Émile Durkheim. Une sociologie positive et critique: le fait social comme réalité sui generis
1858–1917: études de philosophie à l'ENS, puis des sciences sociales en Allemagne pendant 1 an. Thèse de doctorat à 35 ans: De la division du travail social (1893).
Dans Les règles de la méthode sociologique (1895), Durkheim fixe les principes philo/méthodo de la discipline. Définit le fait social à partir de 2 traits distinctifs:
- son extériorité par rapport aux consciences individuelles
- l'action coercitive qu'il exerce ou peut exercer sur ces mêmes consciences
«Voilà donc un ordre de faits qui présentent des caractères très spéciaux: ils consistent en des manières d'agir, de penser et de sentir, extérieures à l'individu, et qui sont douées d'un pouvoir de coercition en vertu duquel ils s'imposent à lui. (...) Ils constituent donc une espèce nouvelle et c'est à eux que doit être donnée et réservée la qualification de sociaux. (...) Notre définition comprendra donc tout le défini si nous disons: est fait social toute manière de faire, fixée ou non, susceptible d'exercer sur l'individu une contrainte extérieure ; ou bien encore, qui est générale dans l'étendue d'une société donnée tout en ayant une existence propre, indépendante de ses manifestations individuelles.» (LRMS)

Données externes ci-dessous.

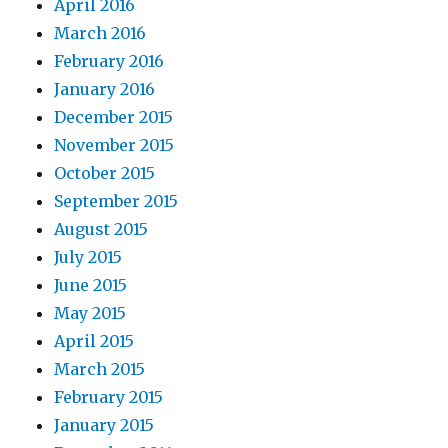
April 2016
March 2016
February 2016
January 2016
December 2015
November 2015
October 2015
September 2015
August 2015
July 2015
June 2015
May 2015
April 2015
March 2015
February 2015
January 2015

Sur ces bases, il donne quelques règles de méthode:
- L'observation des faits sociaux (II)
- traiter les faits sociaux comme des choses = de l'extérieur, objectivement.
- écarter de la science toutes les prénotions.
- grouper les faits sociaux d'après leurs caractères extérieurs communs, etc.
- La distinction du normal et du pathologique (III)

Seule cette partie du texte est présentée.